Plaintiffs state they needs the information to identify officers,
directors and managing agents of Defendant.
Defendant objects the request is overbroad and burdensome, that only the
parent of The Scotts Company (not a party in this case) files annual reports,
the predecessor to the parent company become a public entity in 1992 and did
not start filing annual reports until that time, and there is no central
repository for annual reports.
The
motion is denied. If this request seeks
annual reports from Defendant, Defendant showed that no such documents
exist. If this request seeks annual
reports from the parent company, Plaintiffs have not shown the need to identify
the officers, directors, and managing agents of Defendant outweighs the burden
of a non-party finding and producing the documents, especially because the
annual reports of the parent company are publicly available and because the
identities of the officers and directors can be obtained via an
interrogatory. See below regarding
interrogatories.
No.
15: This request seeks all
meeting minutes from board meetings where asbestos contamination in vermiculite
was discussed. Defendant objects this
request is overbroad and unlimited as to time, and that there is no central
repository of such documents.
The
motion is denied. This request is overbroad
in not being limited to any time period, and Defendant has shown with evidence
the burden of searching for all the minutes throughout time.
Nos.
16, 17: These requests seek corporate
minutes and executive meeting minutes for any meeting where asbestos
contamination in vermiculite was discussed.

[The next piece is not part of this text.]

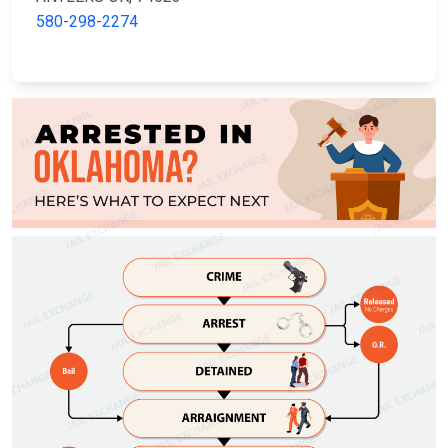
580-298-2274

Defendant objects this request is overbroad.
The
motion is denied. These requests are
extremely overbroad in not being limited to any time period nor to any
particular type of meeting. Searching
for any meeting minutes for any meetings attended by executives throughout the
entire company for its entire existence is overly broad and not reasonably
calculated to lead to the discovery of admissible evidence.
No.
21: This request seeks documents
identifying current and former employees who developed an asbestos disease
while working in a facility where products were made with vermiculite. Defendant objects it is overbroad and
implicates third party privacy rights.
Plaintiff argues that Williams v Superior Court (2017) 3 Cal.5th
531 allows the discovery of employee information and that Defendant can redact
the names.
“The state Constitution
expressly grants Californians a right of privacy.” (Williams
v. Superior Court (2017) 3 Cal.5th 531, 552.) The party asserting privacy a right must
establish a legally protected privacy interest, an objectively reasonable
expectation of privacy in the given circumstances, and a threatened intrusion
that is serious.” (Williams, supra, 3 Cal.5th at p. 552.) “The party seeking information may raise in
response whatever legitimate and important countervailing interests disclosure
serves, while the party seeking protection may identify feasible alternatives
that serve the same interests or protective measures that would diminish the
loss or privacy. A court must then
balance these competing considerations.”
(Ibid.) Williams did not involve the
disclosure of third parties’ health or medical information.
Here, Defendant
established a legally protected privacy interest. (See, e.g., Civ. Code § 56.20, subd. (c) [prohibiting
employer from disclosing medical information pertaining to its employees
without patient first signing authorization or under court order]). Plaintiff did not show an important countervailing
interest, especially because the decedent was not Defendant’s employee. The decedent used Defendant’s fertilizer
products as a consumer and therefore is not similarly situated to employees who
worked in plants where the fertilizer was made.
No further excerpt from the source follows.